その黒い一撃を放たれたならば、己の繰る古代ルーン語からなる障壁魔法をもってしても打ち貫かれるだろう。

だから放たせてはならない。


ならば今この瞬間、魔力が集束する前に殺してしまえば良い。


全身を切刻む氷の斬撃を無視し、虚は両手を突き出し、己が持つ魔術でも必殺の威力を持つそれを放たんとした。

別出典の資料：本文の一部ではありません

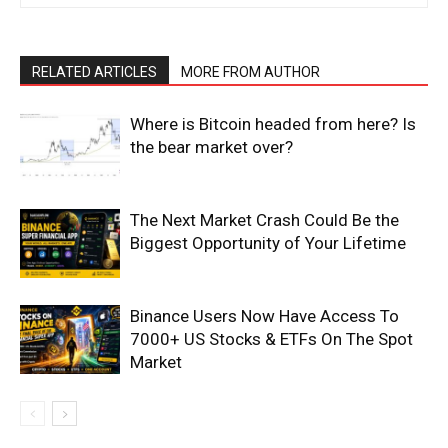
Magazine PRO
RELATED ARTICLES
MORE FROM AUTHOR
Where is Bitcoin headed from here? Is
the bear market over?
The Next Market Crash Could Be the
Biggest Opportunity of Your Lifetime
SUBSCRIBE NOW
Binance Users Now Have Access To
7000+ US Stocks & ETFs On The Spot
Market
Company
Shop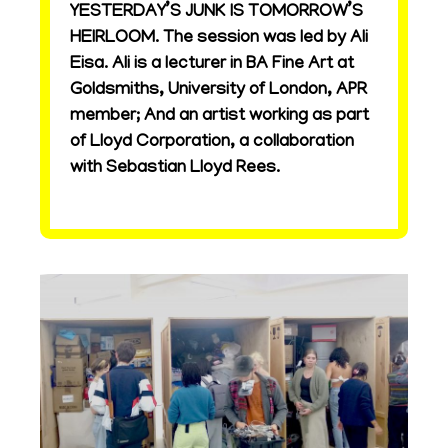
YESTERDAY’S JUNK IS TOMORROW’S
HEIRLOOM. The session was led by Ali
Eisa. Ali is a lecturer in BA Fine Art at
Goldsmiths, University of London, APR
member; And an artist working as part
of Lloyd Corporation, a collaboration
with Sebastian Lloyd Rees.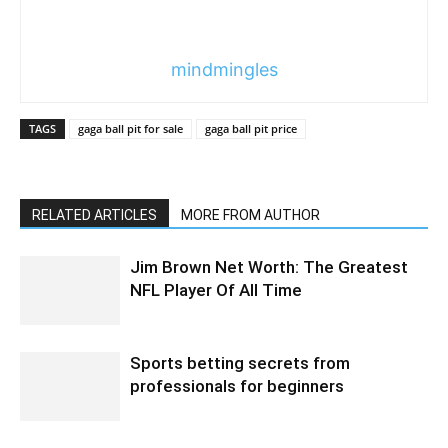
mindmingles
TAGS
gaga ball pit for sale
gaga ball pit price
RELATED ARTICLES
MORE FROM AUTHOR
Jim Brown Net Worth: The Greatest
NFL Player Of All Time
Sports betting secrets from
professionals for beginners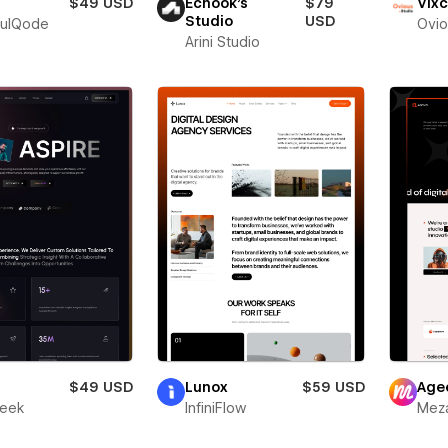
$49 USD
Echook's
$79
Vixc
Studio
USD
fulQode
Ovio
Arini Studio
r
$49 USD
Lunox
$59 USD
Age
leek
InfiniFlow
Meza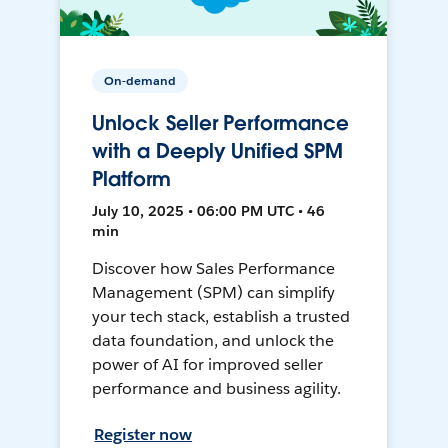
On-demand
Unlock Seller Performance
with a Deeply Unified SPM
Platform
July 10, 2025 • 06:00 PM UTC • 46
min
Discover how Sales Performance
Management (SPM) can simplify
your tech stack, establish a trusted
data foundation, and unlock the
power of AI for improved seller
performance and business agility.
Register now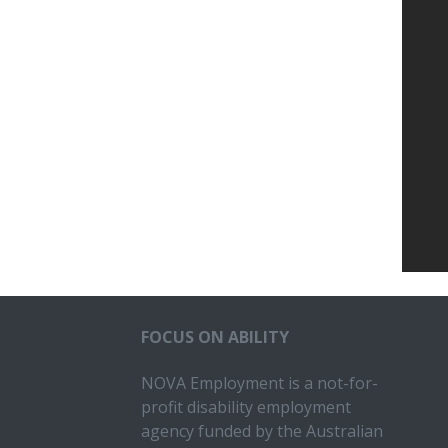
FOCUS ON ABILITY
NOVA Employment is a not-for-
profit disability employment
agency funded by the Australian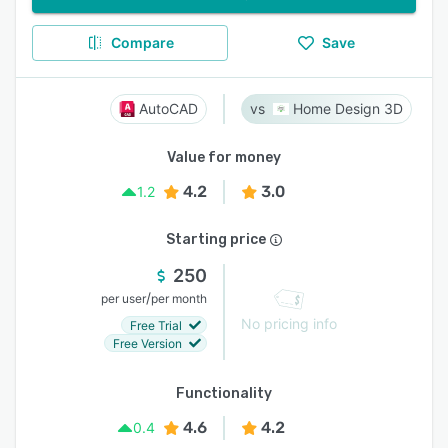
Compare
Save
AutoCAD
Home Design 3D
Value for money
4.2
3.0
1.2
Starting price
250
/
per user
per month
No pricing info
Free Trial
Free Version
Functionality
4.6
4.2
0.4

それは有形無形関係なく、ありとあらゆるものを【1つの粒】と化す大魔術。


1200年を生きた彼女がかつて賢者と呼ばれていた頃、荒野の魔王マルドゥークを滅ぼした大魔術。


他ならぬ彼女が生み出した固有魔術だ。

術式構築を誤ることはない。

たとえすでに彼女自身の心が死んでしまっていたとしても。


魔力は円環を描き、瞬く間にその式を構築し


そして綻び、霧散した。



愛する男を追ったエメルダは、文字通り己の全身と全霊をかけて虚の魔術の根源にわずかながらの傷をつけていたのだ。

わずかな傷。

しかし、大魔術の構築には深刻な支障が出る程度の傷。


ならば、と別の術式を撃とうとすると不意にその術式に乱れが生じる。

魔術行使にもっとも重要な頭部をガデスにより傷つけられ、わずかながら構築速度に乱れが生じたのだ。


しかし虚にとってはほんの些細な障害に過ぎない。

魔術式はすぐに形を取り戻し、力を集束しているクロウへと放たれようとしていた。


両の手に魔力が集束していく。


だが虚の指が


クロウに向けた両の手の指が


パキパキと折れていく。


指はまるでそれぞれ意識を持つようにうねり、あらぬ方向へ曲がっていく。


すでに痛みを感じる機能を失っているはずの虚は、その瞬間確かに痛みを感じた。


痛みという異物が魔術の発動を阻害する。


そして、見た。


虚の傍らにたたずみ、こちらを眺めている瞳のない黒い少女を。



━━A…gh…


虚の口から言葉が漏れる。


何かを言いたかったのかもしれない。


だがクロウの黒剣が、漆黒に煌く魔力を螺旋状に纏わせた突きが


虚の頭を跡形もなく吹き飛ばす。


彼女は最期に何を言うつもりだったのか?


彼女の遺言は誰も聞くことができなかった。